Über 150 neue Projekte seien allein in diesem Jahr hinzugekommen,so Jim Zemlin, Direktor der Fundation, in seinem Vorwort zum Bericht. Auch den Zusammenhalt der Community in der Corona-Pandemie hebt Zemlin hervor. Es motivierend zu sehen, wie viele technischen Ressourcen und Hilfestellungen aus der Community kommen. Auch die Beiträge zur Initiative Public Health seien ein Beitrag zur Bewältigung der Pandemie. Die dort gestarteten Projekte sollen betroffenen Staaten im Kampf gegen die Pandemie helfen.

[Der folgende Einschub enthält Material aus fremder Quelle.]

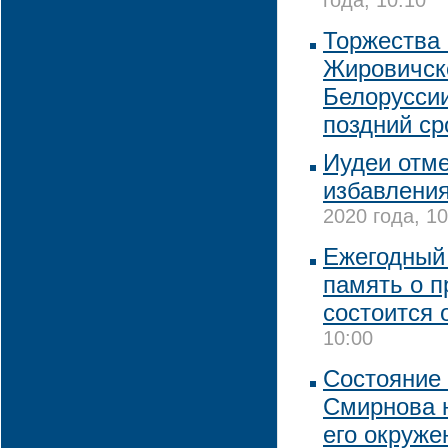
года, 10:10
Торжества 
Жировичск
Белоруссии
поздний ср
Иудеи отм
избавления
2020 года, 10
Ежегодный 
память о 
состоится 
10:00
Состояние
Смирнова н
его окруже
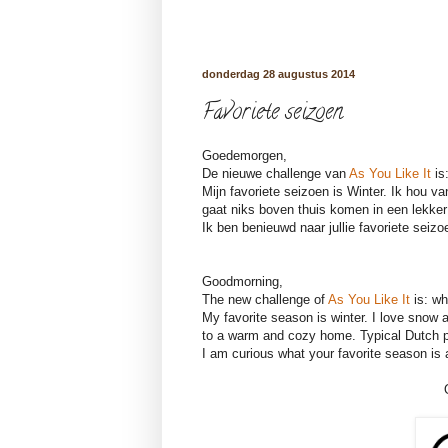
donderdag 28 augustus 2014
Favoriete seizoen
Goedemorgen,
De nieuwe challenge van
As You Like It
is
Mijn favoriete seizoen is Winter. Ik hou v
gaat niks boven thuis komen in een lekk
Ik ben benieuwd naar jullie favoriete sei
Goodmorning,
The new challenge of
As You Like It
is: w
My favorite season is winter. I love snow 
to a warm and cozy home. Typical Dutch
I am curious what your favorite season is 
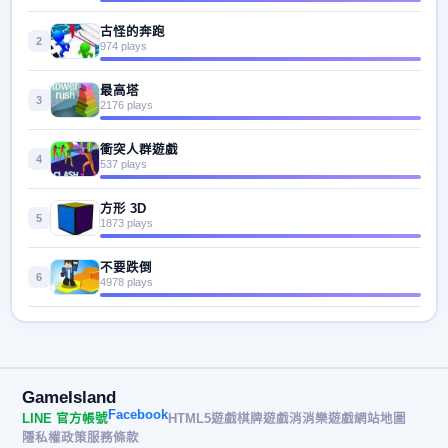
古怪的奔跑
2
974 plays
最高塔
3
2176 plays
衝突人群遊戲
4
537 plays
方形 3D
5
1873 plays
不要跌倒
6
4978 plays
GameIsland
Facebook
LINE 官方帳號
HTML5遊戲
棋牌遊戲
消消樂遊戲
網站地圖
隱私權政策
服務條款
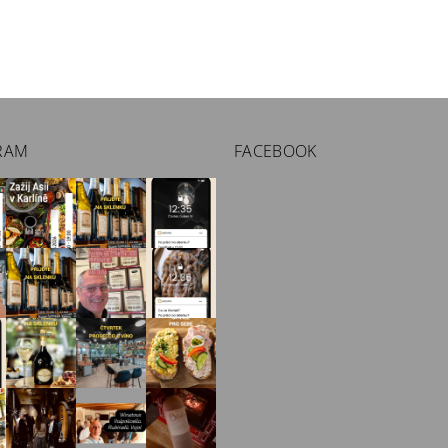
RAM
FACEBOOK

Anteil der Projekte nach Technologien und Industrien aufgeschlüsselt. Quelle: LF
Der Stiftungs-Chef nennt weitere Zahlen, so hätten im Jahr 2020 über 1,7 Millionen das Trainings- und Zertifizierungsprogramm der Foundation durchlaufen. 40.000 Personen hätten dabei ein Zertifikat erworben. Im Bericht sind dann auch die beliebten Zahlenwerke in Codezeilen enthalten. Die Stiftung schreibt sich über eine Milliarde Codezeilen über alle bereuten Projekte hinweg zu. 12,5 Millionen Codezeilen kämen wöchentlich dazu, es würden dann aber auch rund 10 Millionen Zeilen wöchentlich gelöscht.

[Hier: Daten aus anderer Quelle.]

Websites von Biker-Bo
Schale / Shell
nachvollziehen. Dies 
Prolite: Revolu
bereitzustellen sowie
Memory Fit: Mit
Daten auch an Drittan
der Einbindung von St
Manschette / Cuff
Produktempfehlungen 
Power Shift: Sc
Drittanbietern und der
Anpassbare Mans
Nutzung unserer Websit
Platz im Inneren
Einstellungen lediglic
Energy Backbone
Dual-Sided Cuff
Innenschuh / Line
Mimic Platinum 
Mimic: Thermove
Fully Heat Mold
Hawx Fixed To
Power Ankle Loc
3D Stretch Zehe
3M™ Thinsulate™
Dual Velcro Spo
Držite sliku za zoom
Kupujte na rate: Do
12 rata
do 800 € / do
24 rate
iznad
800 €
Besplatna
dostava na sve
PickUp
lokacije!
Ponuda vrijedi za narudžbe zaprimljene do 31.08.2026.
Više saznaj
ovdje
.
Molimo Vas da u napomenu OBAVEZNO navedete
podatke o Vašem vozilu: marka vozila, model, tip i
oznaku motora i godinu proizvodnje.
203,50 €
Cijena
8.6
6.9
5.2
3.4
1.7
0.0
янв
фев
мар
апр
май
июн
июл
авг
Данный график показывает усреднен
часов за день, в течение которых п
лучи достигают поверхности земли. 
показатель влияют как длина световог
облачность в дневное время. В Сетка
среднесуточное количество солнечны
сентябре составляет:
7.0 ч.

Was die Mitgliederzahlen betrifft, ist die Foundation ein US-zentriertes Organ. 46 Prozent der Mitglieder sind in den USA verzeichnet. 32 Prozent zählt Europa und 22 Prozent der asiatisch-pazifische Raum. In den vergangenen fünf Jahren habe man 800 neue Mitglieder gewinnen können, heißt es im Bericht.
Nicht zuletzt hat auch der Linux-Kernel seinen Platz im Bericht. Mit 1991 Beitragenden sei der Linux-Kernel 5.8 die bisher größte Veröffentlichung gewesen. Das Release 5.9 wiederum habe den millionsten Commit zum Kernel enthalten.
Der Report seht zum Download als PDF bereit.